Las embarazadas podían tener sexo, ¿verdad? Ay, madre, tenía que investigar todo eso cuanto antes.
—Claro que sí. Deberíamos hacerlo sin parar. Estoy cachonda a todas horas. Es por las hormonas —susurró mientras le mordisqueaba el lóbulo de la oreja.
«Ay, Dios». Con Kara era incapaz de controlar sus instintos y la necesidad de penetrarla y de hundirse en su acogedora calidez hizo palpitar todo su ser.
—Deberíamos tener cuidado —respondió con la mente llena de pensamientos eróticos.
El cavernícola que llevaba dentro parecía querer ponerse al mando. «Mi mujer. Embarazada. Mi bebé. Mía. Completamente mía».
—Necesito sexo apasionado. Hacerlo sin parar. Sexo sudoroso y desbocado —comentó Kara con entusiasmo—. Y, ya que me has dejado preñada, espero que satisfagas mis necesidades.
Era cierto. La había dejado preñada. Había plantado su semilla en su interior y esta había echado raíces. Le invadió una satisfacción de macho, de animal.
—¿Cómo de desbocado, exactamente? —Simon se tiró de los vaqueros porque estaba a punto de reventarlos—. ¿Qué podemos hacer?
—Todo lo que se me antoje. Tan solo estoy de cinco semanas. Hay mujeres que durante el primer trimestre están cansadas, tienen náuseas o pierden el apetito sexual, pero yo no. Quiero que nos acostemos por lo menos cinco veces al día. —Kara se rozó con sensualidad contra su cuerpo mientras gemía—. Que no te dé miedo hacer el amor conmigo. No es peligroso. Y te necesito. En todos los sentidos.
En ese momento a Simon le entraron ganas de saciar todas las necesidades de Kara, de ponerle en bandeja todo lo que deseara.
—Yo cuidaré de ti, cariño. Toda la vida. Y tú siempre me contarás todo lo que sientas, ¿vale?

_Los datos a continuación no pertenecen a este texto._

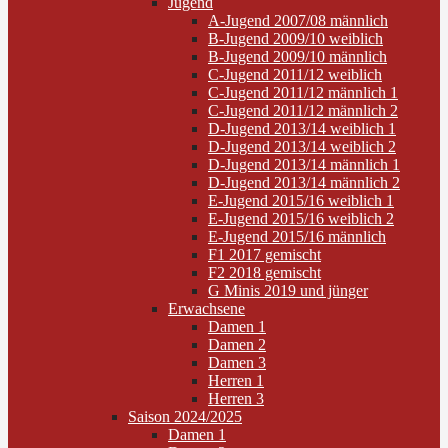
Jugend
A-Jugend 2007/08 männlich
B-Jugend 2009/10 weiblich
B-Jugend 2009/10 männlich
C-Jugend 2011/12 weiblich
C-Jugend 2011/12 männlich 1
C-Jugend 2011/12 männlich 2
D-Jugend 2013/14 weiblich 1
D-Jugend 2013/14 weiblich 2
D-Jugend 2013/14 männlich 1
D-Jugend 2013/14 männlich 2
E-Jugend 2015/16 weiblich 1
E-Jugend 2015/16 weiblich 2
E-Jugend 2015/16 männlich
F1 2017 gemischt
F2 2018 gemischt
G Minis 2019 und jünger
Erwachsene
Damen 1
Damen 2
Damen 3
Herren 1
Herren 3
Saison 2024/2025
Damen 1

Si lo que deseaba era que la abrazara, que la idolatrara y que estuviera a su lado, lo haría encantado. Puede que su bestia interior estuviera echando fuego por la manera en que Kara seguía frotándose contra su cuerpo, pero las necesidades de ella siempre serían su prioridad.
—Ahora lo que quiero es una ducha. Y un orgasmo. Y helado —respondió zafándose de su abrazo y dirigiéndose hacia la puerta balanceando con sensualidad las caderas.

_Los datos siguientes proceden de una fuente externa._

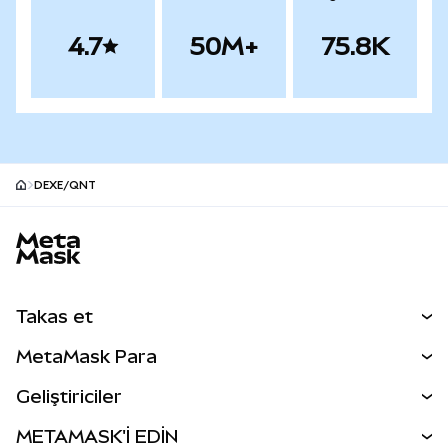
4.7
50M+
75.8K
DEXE/QNT
MetaMask site alt bilgisi
Takas et
Takas İşlemleri
MetaMask Para
Tahmin Et
YENİ
Kripto Al
Geliştiriciler
Perps
YENİ
MetaMask Kart
Dökümantasyon
METAMASK'İ EDİN
RWA'lar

¿Cómo no iba a actuar como un maniaco posesivo si iba a casarse con la embarazada más sexy del planeta?
—Me apunto. —«Yo y mi cuerpo entero. Se me ha puesto dura como una piedra». Fue tras Kara y, cuando la alcanzó en el rellano, la abrazó por la espalda acariciándole la tripa, que todavía estaba como una tabla, y susurró—: Te quiero. Pídeme lo que quieras y lo tendrás sin que te haga preguntas, sin negarme a nada.
El cuerpo de Kara se relajó y se apoyó contra el de él.
—¡Ya te lo he pedido! —Se echó a reír y entrelazó los dedos con los de él, que seguían protegiéndole el vientre—. Lo único que deseo es a ti. Estoy muy caprichosa. Ahora mismo soy otra persona. No te tomes nada de lo que digo o hago como algo personal. No es por ti. Es por las hormonas. Se están comiendo mi cerebro.
—Ponte caprichosa. Ponte gruñona. Ni siquiera te pediré que no llores. —Bueno, al menos lo intentaría. Esperaba que no le diera por llorar, porque, en tal caso, para cuando naciera el bebé Simon estaría hecho un asco—. Pero no me pidas que no me preocupe, que no trate de protegerte ni que no me raye con tu felicidad o tu seguridad. No puedo evitarlo —refunfuñó apretándole los dedos.
—¿No te pondrás mandón?
Simon tragó saliva.
—No.
Bueno, quizá con menos frecuencia.
—¿Ni exigente?
Eh, podría contenerse, ¿no?
—No.
—¿Dominante? ¿Controlador?
¡Le estaba dando en todos sus puntos débiles!
—Lo intentaré —afirmó con sinceridad.
Kara se echó a reír a mandíbula batiente. Simon llevaba más de dos semanas sin oír semejante carcajada y el cautivador sonido le animó el corazón. Se rio tan fuerte que acabó resoplando.
—Te doy veinticuatro horas. Esa forma de ser la llevas en el ADN. No podrías reprimirla ni un día.
Siguió riéndose mientras avanzaba hacia el dormitorio. A Simon se le quedó la boca seca al ver que Kara se quitaba la parte de arriba del uniforme revelando su suave y fina piel. Él también se rio porque sabía que seguramente tenía razón, pero aun así lo intentaría por todos los medios.
—¡Una semana por lo menos! —gritó con arrogancia.
La risa de Kara cobró fuerza y sonoridad y retumbó por el pasillo hasta llegar en forma de eco a los oídos de Simon, que sonrió de oreja a oreja. Lo conocía demasiado bien.
Moviendo la cabeza, se dirigió a la cocina para servir un helado a su chica.